Dairy farmers: Ray Kitchen
Region: Western Australia
Topic: Heat Tolerance ABV
Ray Kitchen from Carenda Holsteins at Boyanup WA will be looking at the new Heat Tolerance ABV when making breeding decisions for his 400-cow herd.
“Having a Heat Tolerance ABV will mean we can breed cows with a greater ability to tolerate hot weather, be better suited to our farming environment and not have the same falls in production during hot spells,” he said.
“We will be avoiding using bulls which have low Heat Tolerance ABVs and will be looking for the bulls that pull together production and heat tolerance,”
Mr Kitchen genotypes females so has the Heat Tolerance ABV data for his herd and can see the impact some sires have had on Heat Tolerance.

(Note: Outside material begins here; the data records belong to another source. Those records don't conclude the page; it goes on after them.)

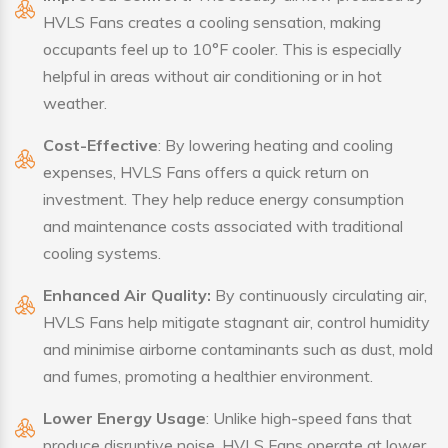
HVLS Fans creates a cooling sensation, making
occupants feel up to 10°F cooler. This is especially
helpful in areas without air conditioning or in hot
weather.
Cost-Effective
: By lowering heating and cooling
expenses, HVLS Fans offers a quick return on
investment. They help reduce energy consumption
and maintenance costs associated with traditional
cooling systems.
Enhanced Air Quality:
By continuously circulating air,
HVLS Fans help mitigate stagnant air, control humidity
and minimise airborne contaminants such as dust, mold
and fumes, promoting a healthier environment.
Lower Energy Usage
: Unlike high-speed fans that
produce disruptive noise, HVLS Fans operate at lower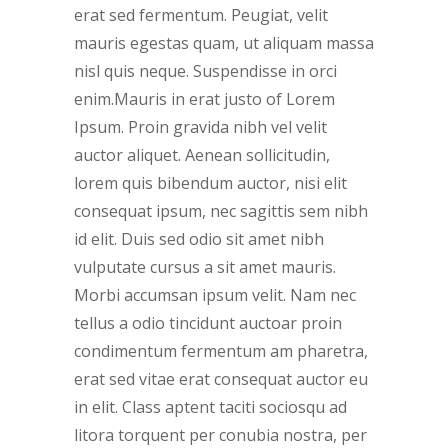
erat sed fermentum. Peugiat, velit
mauris egestas quam, ut aliquam massa
nisl quis neque. Suspendisse in orci
enim.Mauris in erat justo of Lorem
Ipsum. Proin gravida nibh vel velit
auctor aliquet. Aenean sollicitudin,
lorem quis bibendum auctor, nisi elit
consequat ipsum, nec sagittis sem nibh
id elit. Duis sed odio sit amet nibh
vulputate cursus a sit amet mauris.
Morbi accumsan ipsum velit. Nam nec
tellus a odio tincidunt auctoar proin
condimentum fermentum am pharetra,
erat sed vitae erat consequat auctor eu
in elit. Class aptent taciti sociosqu ad
litora torquent per conubia nostra, per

“We have used bulls in the herd which clearly combine production and Heat Tolerance traits and they are the types of bulls we will be wanting to use in the future.”
While breeding gives cows a helping hand in hot weather, management will still be critical.
The Kitchen’s property at Boyanup regularly experiences summer spells when the day time temperature exceeds 38 degrees C.
“The cows are definitely affected by the heat and we see a drop in production and poor conception rates when the temperatures rise so we avoid breeding the cows over summer,” Ray Kitchen said.
Carenda Holsteins is a family partnership comprising Ray Kitchen, his wife Donna, his brother Mal and his wife Lesley. The year round calving herd is among Australia’s top 10 for genetic merit for profit as measured by the Balanced Performance Index (BPI),
The Heat Tolerance ABV has been included for the first time in DataGene’s December release of Australian Breeding Values.
To breed for improved heat tolerance, look for bulls that combine a high Balanced Performance Index (BPI) with a Heat Tolerance ABV of greater than 100.